Agent-2 (arrives in January 2026) appears more competent than necessary to assist experts in novel bioweapons research, but not smart enough to enable novices to do it.
Agent-3 (arrives in March 2027) could probably enable novices in designing novel bioweapons.
However, terrorists may not get access to these specific models. Open-weights models are lagging behind the best closed models (released through APIs and apps) by a few months. Even the most reckless AI companies would probably hesitate in letting anyone get access Agent-3-level model weights (I hope). Consequentially, rogues will likely also be a few months behind the frontier in capabilities.

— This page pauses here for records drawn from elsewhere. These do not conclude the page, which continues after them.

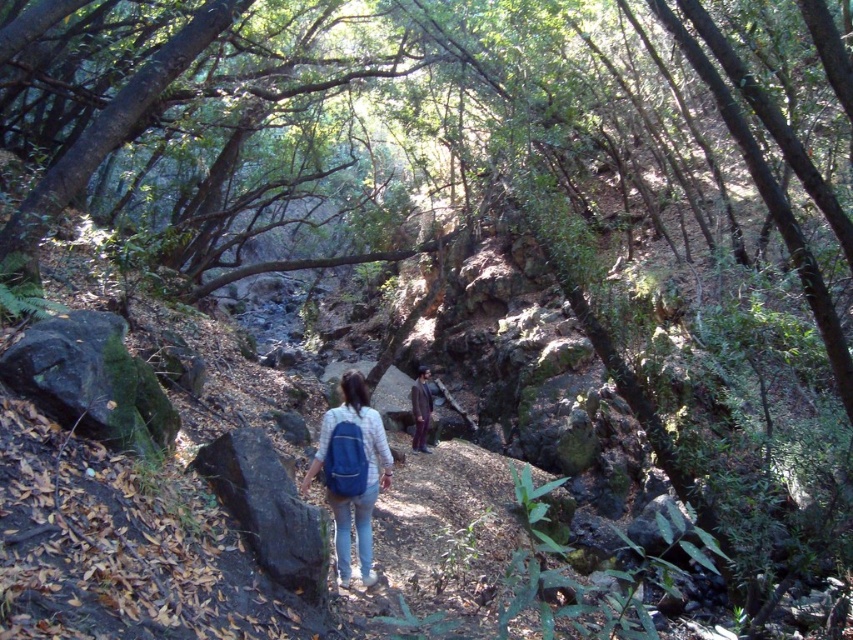 Is black rough rock at center further to camera compared to blue fabric backpack at center?

No, it is not.

From the picture: Does black rough rock at center have a greater width compared to blue fabric backpack at center?

Yes.

Is point (280, 518) less distant than point (347, 520)?

Yes, it is in front of point (347, 520).

Where is `black rough rock at center`? This screenshot has width=853, height=640. black rough rock at center is located at coordinates (268, 509).

Is black rough rock at center bigger than dark brown suit at center?

Incorrect, black rough rock at center is not larger than dark brown suit at center.

Between black rough rock at center and dark brown suit at center, which one appears on the right side from the viewer's perspective?

dark brown suit at center

Identify the location of black rough rock at center. This screenshot has height=640, width=853. (268, 509).

Does blue fabric backpack at center have a larger size compared to dark brown suit at center?

Result: No, blue fabric backpack at center is not bigger than dark brown suit at center.

Between blue fabric backpack at center and dark brown suit at center, which one is positioned higher?

Positioned higher is blue fabric backpack at center.

Identify the location of blue fabric backpack at center. (358, 476).

Locate an element on the screen. Image resolution: width=853 pixels, height=640 pixels. blue fabric backpack at center is located at coordinates (358, 476).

While terrorists may face alignment issues with their AIs, even Agent-3 doesn’t appear smart/agentic enough to subvert efforts to shape it in various ways. Terrists may use widely available AIs, perhaps with some minor finetuning, instead of enlisting the help from rogues, if that proves to be easier.
- StanislavKrym 2 Oct 2025 20:36 UTC
  1 point
  0
  Parent
  Except that the AI-2027 compute forecast has Agent-1 start training (and working for OpenBrain?) in August 2025, finish training in March 2026; Agent-2 from the scenario was thought to start training in May 2026, then become Agent-3 after receiving the neuralese and Agent-4 after some combination of unknown breakthroughs, soul-searching and memetic evolution.
  If Agent-3 isn’t agentic enough, then does it mean that only Agent-4-level AIs are capable of having an agenda? This prediction of how knowledge and agency correlate in the AIs is a crux for me, since my alternate scenario relies on overestimating the AIs’ agency.
  - Alvin Ånestrand 3 Oct 2025 15:44 UTC
    1 point
    0
    Parent
    I used the timeline from the main scenario article, which I think corresponds to when the AIs become capable enough to take over from the previous generation in internal deployment, though this is not explicitly explained.
    Having an agenda seems to be somewhat dependent on internal coherence, rather than only capability. Agent-3 but may not have been consistently motivated enough for things like self-preservation to attempt various schemes in the scenario.
    Agent-4 doesn’t appear very coherent either but is sufficiently coherent to attempt aligning the next generation AI to itself, I guess?
    AIs are already basically superhuman in knowledge, but I agree that correlation between capability (e.g. METR time horizon) correlates with agenticness / coherence / goal-directedness seems like an important crux.
    Incidentally, I’m actually working on another post to investigate that. I hope to publish it sometime next week.
    I’ll check out your scenario, thanks for sharing!